西洋占星術の水星とは?意味・象徴・影響をやさしく解説

西洋占星術において、水星はコミュニケーション・知性・商才を司る天体とされています。思考の働き方、情報の処理方法、他者との言葉のやりとりに深く関わる惑星であり、あらゆる知的活動の基盤を表すと考えられています。水星逆行が広く話題になることからもわかるように、現代の占星術で非常に注目度の高い惑星のひとつといえるでしょう。

目次

水星の象徴と意味

水星は知性とコミュニケーションの領域を司る天体とされています。論理的思考、言語能力、学習スタイル、そして情報を収集・分析・伝達する力と結びつくといわれています。ローマ神話の伝令の神メルクリウスに由来し、素早さ・機転・多才さを象徴するとされています。

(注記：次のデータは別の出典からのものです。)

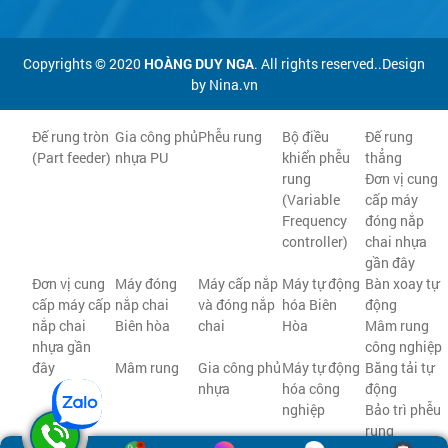
Copyrights © 2020
HOÀNG DUY NGA
. All rights reserved..Design
by Nina.vn
Đế rung tròn
Gia công phủ
Phễu rung
Bộ điều
Đế rung
(Part feeder)
nhựa PU
khiển phễu
thẳng
rung
Đơn vị cung
(Variable
cấp máy
Frequency
đóng nắp
controller)
chai nhựa
gần đây
Đơn vị cung
Máy đóng
Máy cấp nắp
Máy tự động
Bàn xoay tự
cấp máy cấp
nắp chai
và đóng nắp
hóa Biên
động
nắp chai
Biên hòa
chai
Hòa
Mâm rung
nhựa gần
công nghiệp
đây
Mâm rung
Gia công phủ
Máy tự động
Băng tải tự
nhựa
hóa công
động
nghiệp
Bảo trì phễu
rung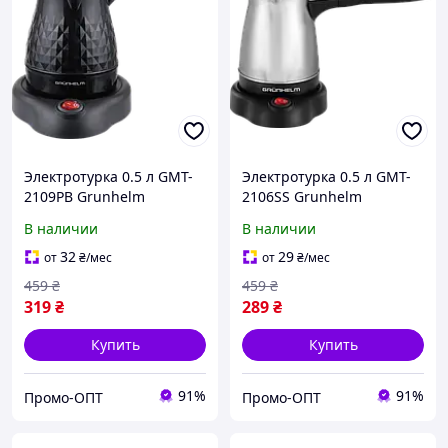
Электротурка 0.5 л GMT-
Электротурка 0.5 л GMT-
2109PB Grunhelm
2106SS Grunhelm
В наличии
В наличии
32
29
от
₴
/мес
от
₴
/мес
459
₴
459
₴
319
₴
289
₴
Купить
Купить
91%
91%
Промо-ОПТ
Промо-ОПТ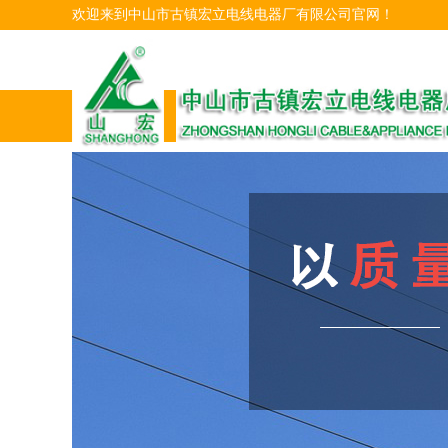
欢迎来到中山市古镇宏立电线电器厂有限公司官网！
首页
公司产品
关于我们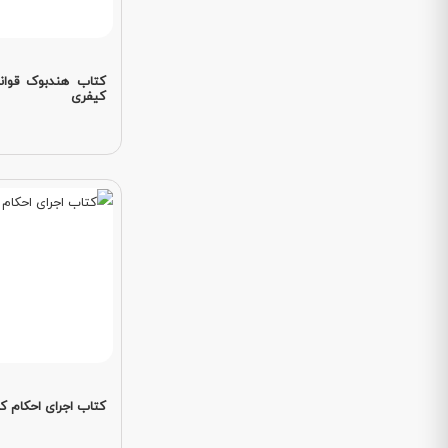
کتاب هندبوک قوا
کیفری
کتاب اجرای احکام ک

ふたご座とおとめ座の守護星(ルーラー)であり、ふたご座では知的好奇心やコミュニケーション力、おとめ座では分析力や実務的知性と関連しています。商業・取引・交通・短距離の旅行とも結びつけられ、契約や文書のやりとりといった実務面にも影響する天体と考えられています。

ホロスコープでの水星

水星がどの星座にあるかは、思考パターンやコミュニケーションスタイルを示すとされています。おひつじ座の水星は即断即決型、うお座の水星は直感的でイメージ豊かな思考をする傾向があるといわれています。

水星が入るハウスは、知的エネルギーが活発に発揮される領域を示します。第3ハウスならコミュニケーションや学習に秀で、第10ハウスなら知性を仕事で活かす傾向があるとされています。なお、水星は太陽から最大約28度しか離れないため、太陽と同じか隣の星座に位置することが多いという特徴があります。

水星が強い人の特徴

水星のエネルギーが強い人は、言語能力に優れ情報処理が速い傾向があるとされています。知的好奇心が旺盛で、文章・話術・教育に才能を発揮する人も多いといわれています。

一方で過剰に働く場合は、考えすぎてしまう、落ち着きがなくなる、感情を軽視するといった面が出ることもあるとされています。

逆行(レトログレード)の意味

水星は約3〜4か月に一度、約3週間にわたって逆行するとされています。この期間はコミュニケーションのすれ違い、交通の乱れ、電子機器のトラブル、契約における混乱が起こりやすいといわれています。

ただし、水星逆行はすべてが悪いわけではないとも考えられています。過去の案件の見直しや以前の知人との再会など「再」のつく活動には適した時期ともされ、振り返りの好機として活用する姿勢が推奨されることが多いようです。

補足・豆知識

水星は太陽にもっとも近い惑星で、公転周期は約88日と非常に短いのが特徴です。ホロスコープ上の動きも速く、日常的な出来事との関連が深いとされています。タロットカードでは「魔術師(The Magician)」と対応するとも考えられ、知恵や巧みさといったテーマが共通しているといえるでしょう。水星は「個人天体」のひとつに分類され、個人の性格や日常生活に直接的な影響を与えるとされています。